If it were Mareks, the limp would get to the point of needing his wings to walk. I would try the multi-b vitamins and maybe he injured himself.

The cardboard shoe sounds good


----------



## Teal (Feb 6, 2016)

Thanks! You def. confirmed for me that it's not Mareks.


----------



## dawg53 (Aug 25, 2015)

It sounds like he might have jumped down from a high roost or other elevated object and sprained or pulled a tendon or ligament. I've dealt with that in hens and roosters.


----------



## Teal (Feb 6, 2016)

Thank you for replying. I hope that's all it is. Do you have any suggestions about how long I should leave his foot taped to his cardboard "shoe" before removing it to see how he is?


----------



## dawg53 (Aug 25, 2015)

Teal said:


> Thank you for replying. I hope that's all it is. Do you have any suggestions about how long I should leave his foot taped to his cardboard "shoe" before removing it to see how he is?
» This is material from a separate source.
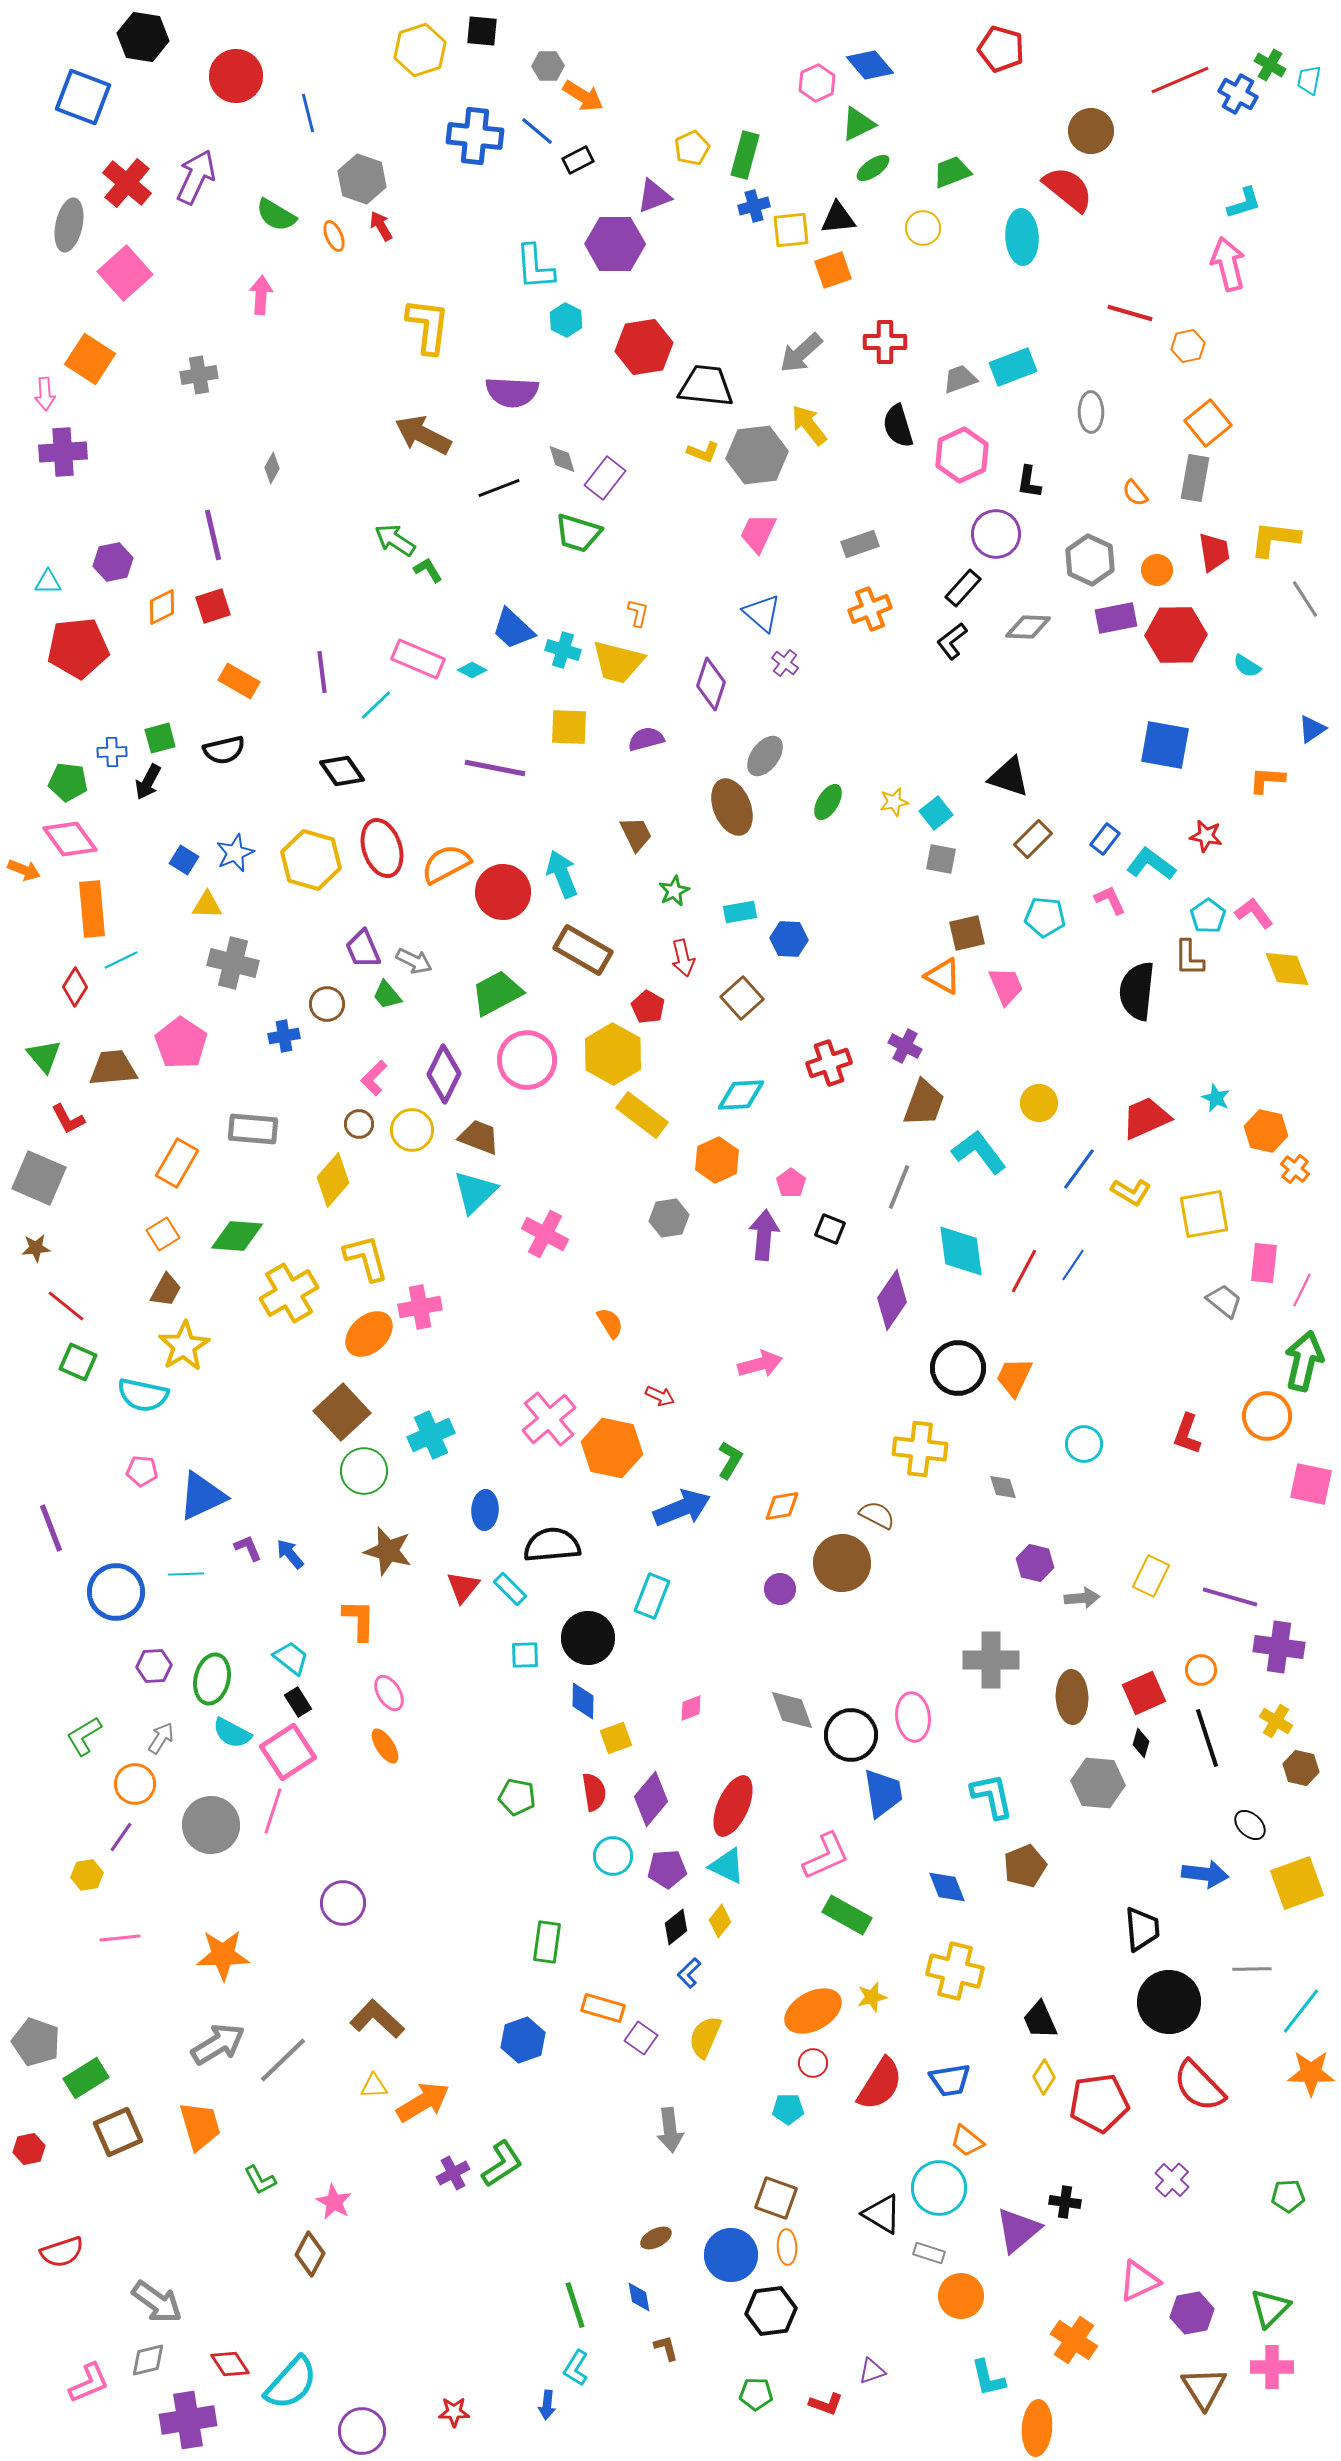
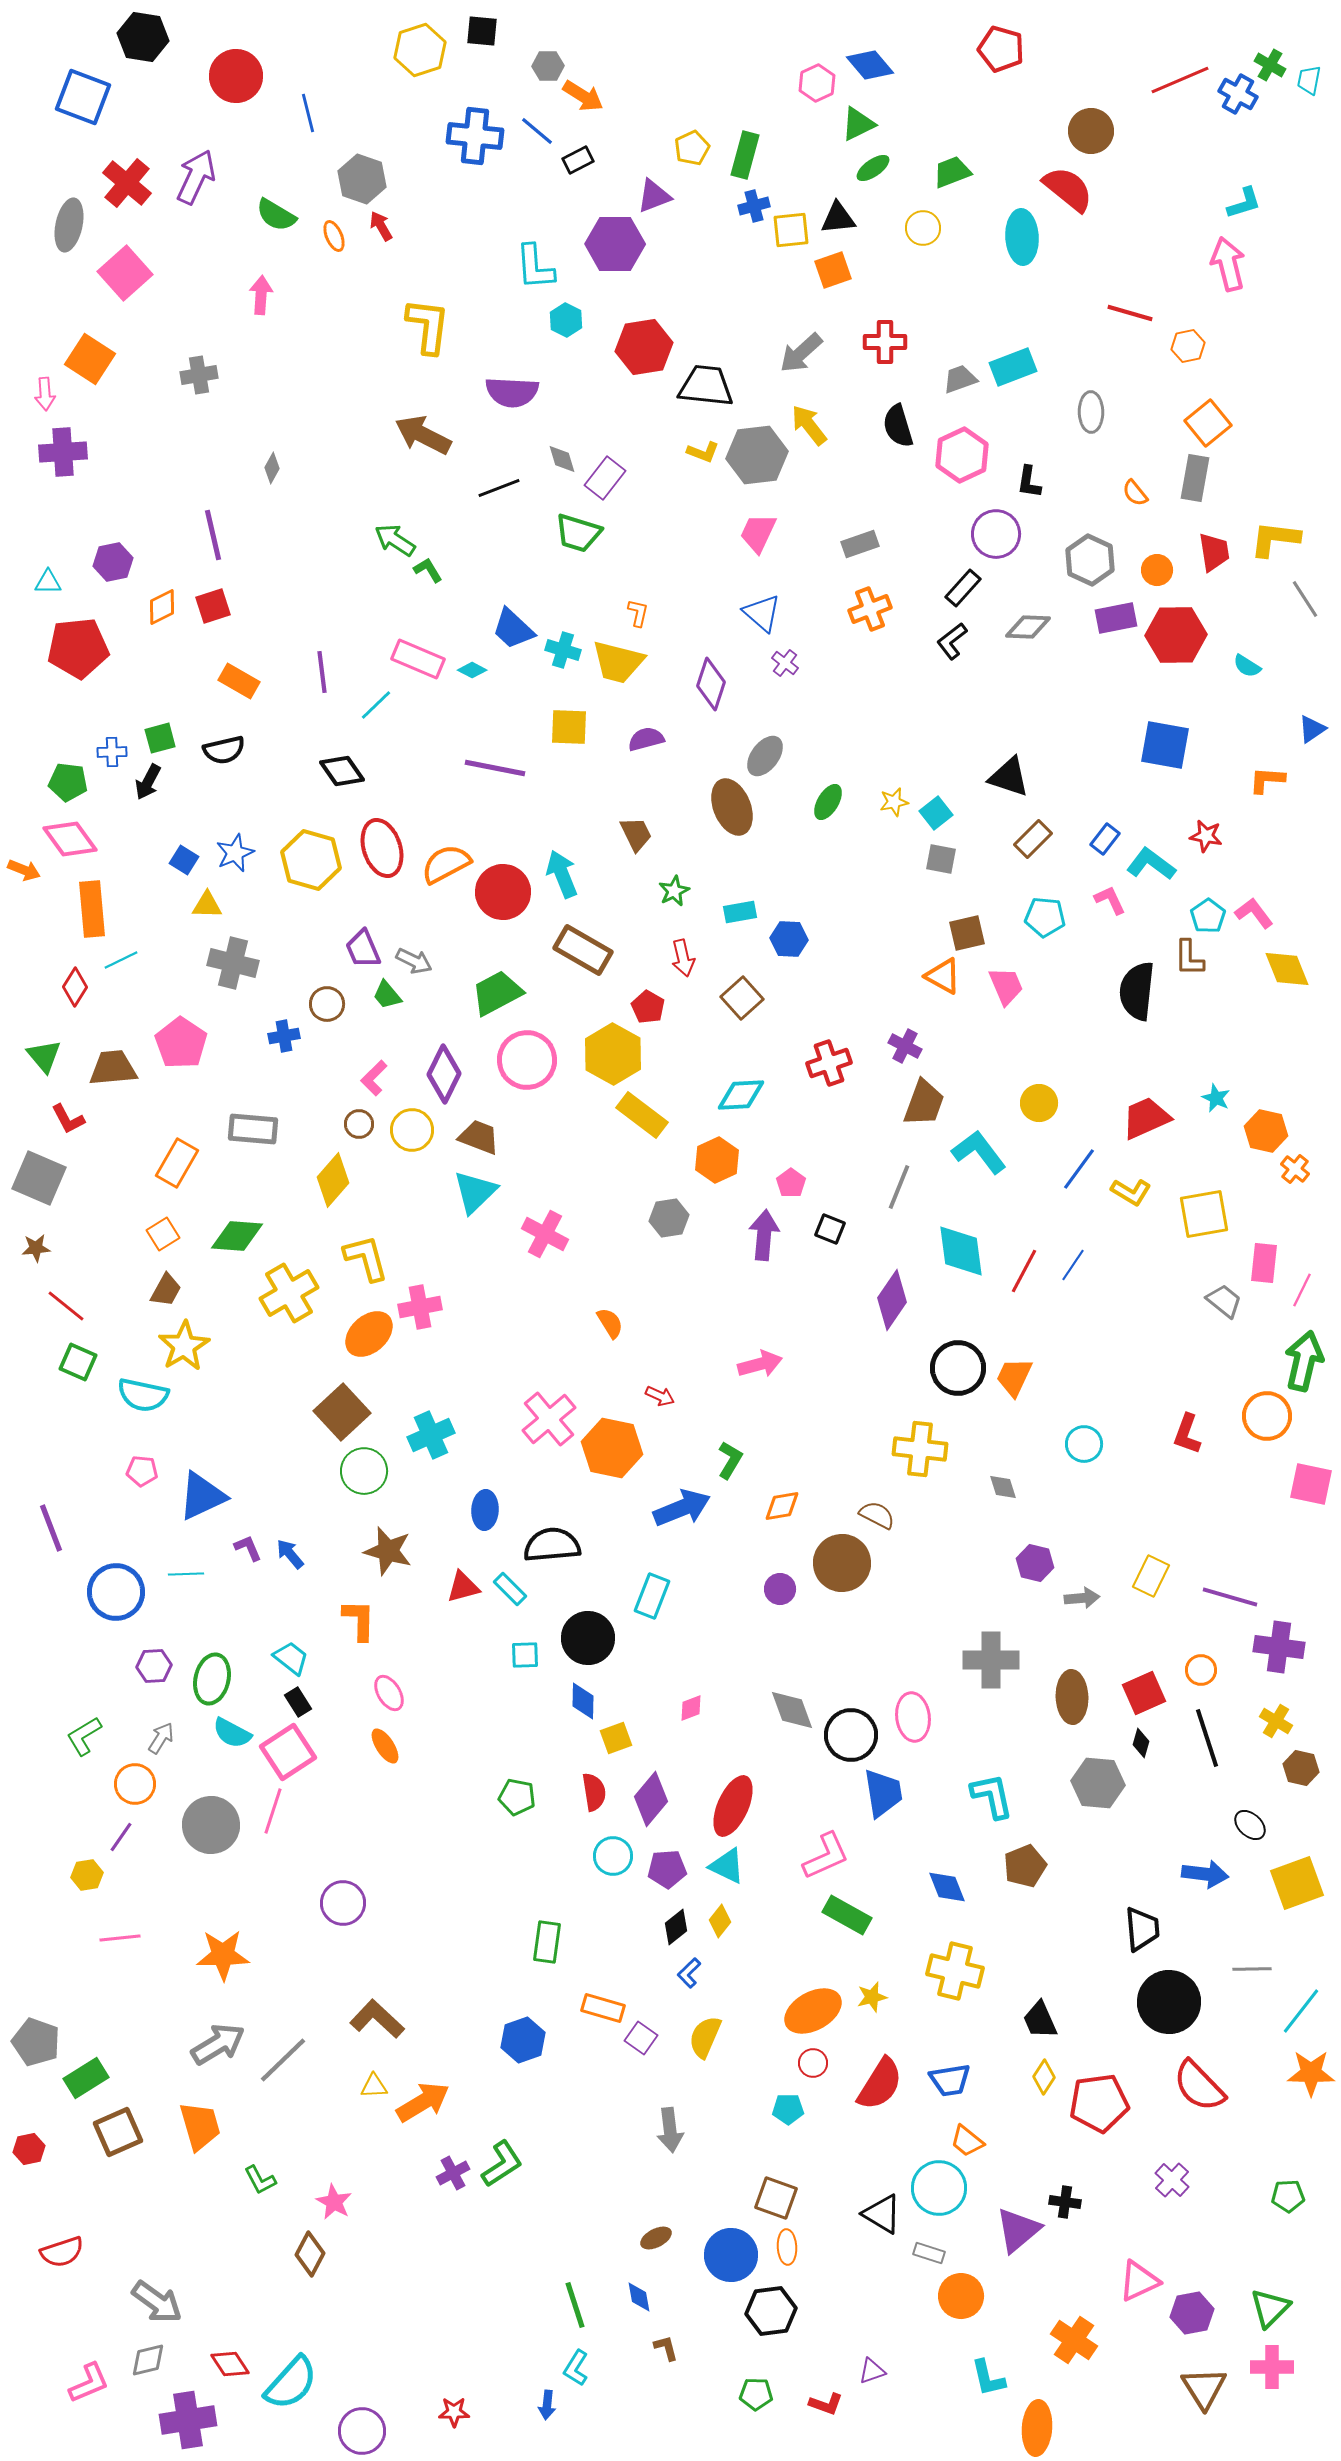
red triangle at (463, 1587): rotated 36 degrees clockwise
I've never done it the way you're doing it. Let us know how it works out for you and your rooster.


----------



## nannypattyrn (Aug 23, 2015)

I think you need to check every few days to make sure the circulation is good and the foot is still a good color.


----------



## chickenqueen (Jan 9, 2016)

Spoken like a true nurse!Check color and look for swelling.If the foot is turning dark,you got a circulation problem.Good luck!


----------